ある日、ディズニーランドのインフォメーションに、一人の男性が暗い顔でやって来ました。
「あの…落とし物をしてしまって」
「どういったものでしょうか?」
「サイン帳です。
子どもがミッキーやミニーちゃんのサインが欲しいって、園内の色んな所を周って書いてもらったものです。
あと少しでキャラクター全員のサインが揃うところだったんですが…」
インフォメーションにサイン帳は届いていませんでした。
心当たりの場所にも片っ端から電話を掛けてみましたが、どこも届いていないという返事でした。
「ご滞在はいつまででしょうか?」
「2泊3日のツアーに参加しているので、2日後のお昼には帰ることになっています」
「では、この後もう少し探してみますので、お帰りの前にもう一度こちらにお立ち寄りくださいますか?
それまでには見つけられると思いますので」
そのキャストはサイン帳の特徴を詳しく聞き、男性を送り出しました。
※
男性が帰った後、更に幾つかの小さなセクションに電話をしました。
サイン帳のことを伝え、更に他のキャストにも声を掛けてもらって、大勢でパーク内を一斉に探して回りました。
ところが、どうしても見つかりませんでした。
キャラクターのサインがあるサイン帳だから、誰かがそれを拾った時、嬉しくて持って帰ってしまったのかもしれません。
※
2日後、この間の男性がインフォメーションに現れました。
「どうでしたか?」
多分見つからなかっただろう、という口ぶりでした。
キャストは残念そうに答えました。
「大変申し訳ございません。全力で探したのですが、サイン帳を見つけることは出来ませんでした。しかしお客様‥‥」
一冊のノートが差し出されました。
「どうぞ代わりにこちらのサイン帳をお持ち帰りください」
渡されたノートを開いてみると、そこには何とキャラクターのサインが書かれていました。
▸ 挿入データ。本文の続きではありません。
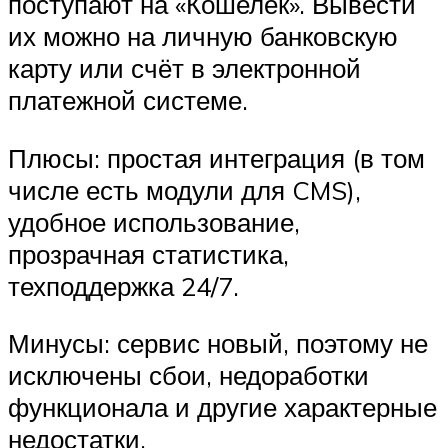
поступают на «Кошелёк». Вывести
их можно на личную банковскую
карту или счёт в электронной
платежной системе.
Плюсы: простая интеграция (в том
числе есть модули для CMS),
удобное использование,
прозрачная статистика,
техподдержка 24/7.
Минусы: сервис новый, поэтому не
исключены сбои, недоработки
функционала и другие характерные
недостатки.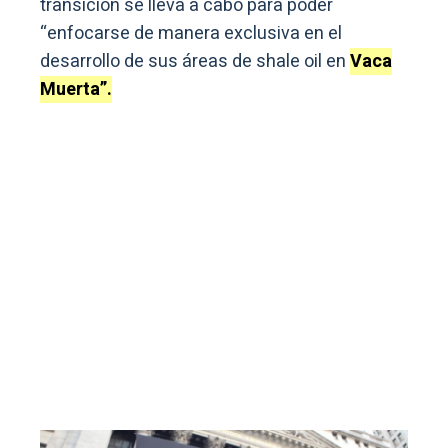
transición se lleva a cabo para poder
“enfocarse de manera exclusiva en el
desarrollo de sus áreas de shale oil en
Vaca
Muerta”.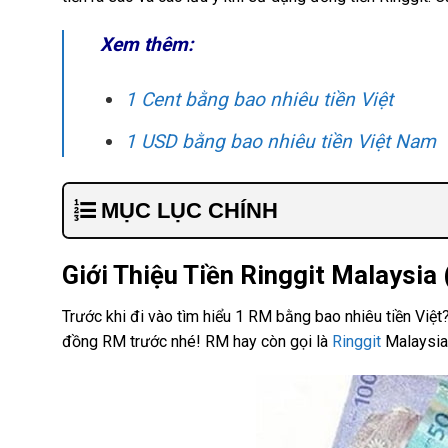
Xem thêm:
1 Cent bằng bao nhiêu tiền Việt
1 USD bằng bao nhiêu tiền Việt Nam
MỤC LỤC CHÍNH
Giới Thiệu Tiền Ringgit Malaysia
Trước khi đi vào tìm hiểu 1 RM bằng bao nhiêu tiền Việ
đồng RM trước nhé! RM hay còn gọi là
Ringgit
Malaysia,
しかもキャラクター全員分のサインがちゃんと揃っていたのです。
キャストは落としたサイン帳と同じ物を店で見つけて来て、色々なエリアを歩き回り、キャラクター達にサインを書いてもらったと説明しました。
男性は顔をくしゃくしゃにして喜び、何度も何度もお礼を言って帰りました。
※
この話はこれで終わりではありません。
後日、一通の手紙が届きました。
『先日はサイン帳の件、本当にありがとうございました。
実は連れて来ていた息子は脳腫瘍を患っていて、いつ大事に至るか分からないような状態だったのです。
息子は物心付いた時から、ディズニーのことが大好きでした。
「パパ、いつか絶対ディズニーランドに連れてってね」
と、毎日のように言っていました。
私は、
「そうだね、行こうね」
と答えながら、でももしかしたら約束を果たせないかもしれないと不安に思っていました。
命は、あと数日で終わってしまうかもしれない。
だから、せめて今の内に喜ばせてあげたいと思い、無理を承知でディズニーランドへ連れて行きました。
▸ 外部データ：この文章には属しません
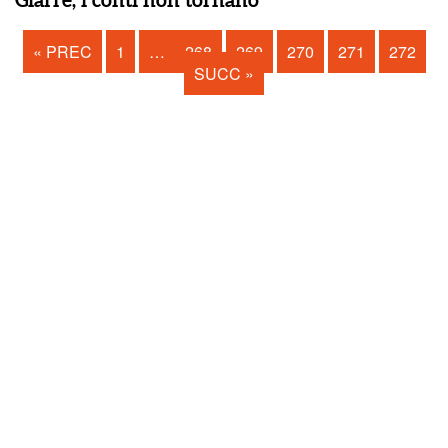
« PREC
1
…
268
269
270
271
272
SUCC »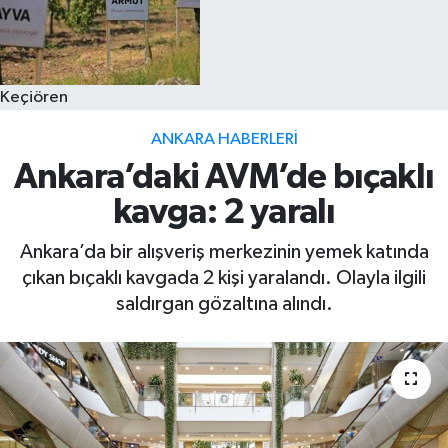
Keçiören
ANKARA HABERLERI
Ankara’daki AVM’de bıçaklı
kavga: 2 yaralı
Ankara’da bir alışveriş merkezinin yemek katında
çıkan bıçaklı kavgada 2 kişi yaralandı. Olayla ilgili
saldırgan gözaltına alındı.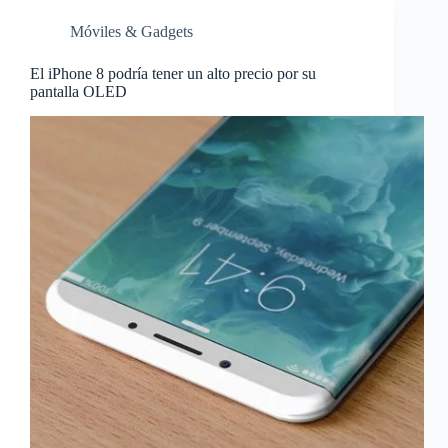
Móviles & Gadgets
El iPhone 8 podría tener un alto precio por su
pantalla OLED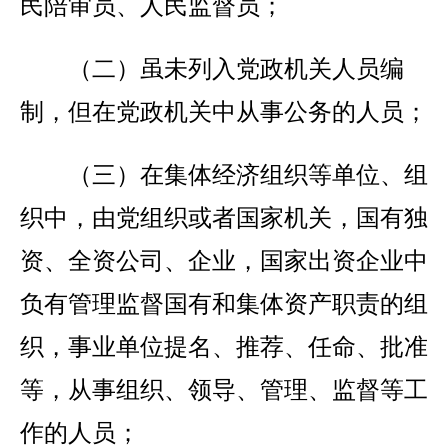
民陪审员、人民监督员；
（二）虽未列入党政机关人员编
制，但在党政机关中从事公务的人员；
（三）在集体经济组织等单位、组
织中，由党组织或者国家机关，国有独
资、全资公司、企业，国家出资企业中
负有管理监督国有和集体资产职责的组
织，事业单位提名、推荐、任命、批准
等，从事组织、领导、管理、监督等工
作的人员；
その息子が、ずっと夢にまで見ていた大切なサイン帳を落としてしまったのです。
息子の落ち込み様は見ていて苦しくなるほどでした。
しかし、あなたが用意してくださったサイン帳を渡した時の息子の顔が忘れられません。
「あったんだね!パパ、ありがとね!」
と、本当に幸せそうな顔でした。
ほんの数日前、息子はこの世を去りました。
ずっとサイン帳を眺めていました。
「ディズニーランド楽しかったね。また行こうね」
と言い続けていました。
眠りに就く時も、サイン帳を抱えたままでした。
もしあなたがあの時、サイン帳を用意してくださらなかったら、息子はあんなにも安らかな眠りにはつけなかったと思います。
息子はディズニーランドの星になったと思います。
あなたのお陰です。本当にありがとうございました』
手紙を読んだキャストは、その場で泣き崩れました。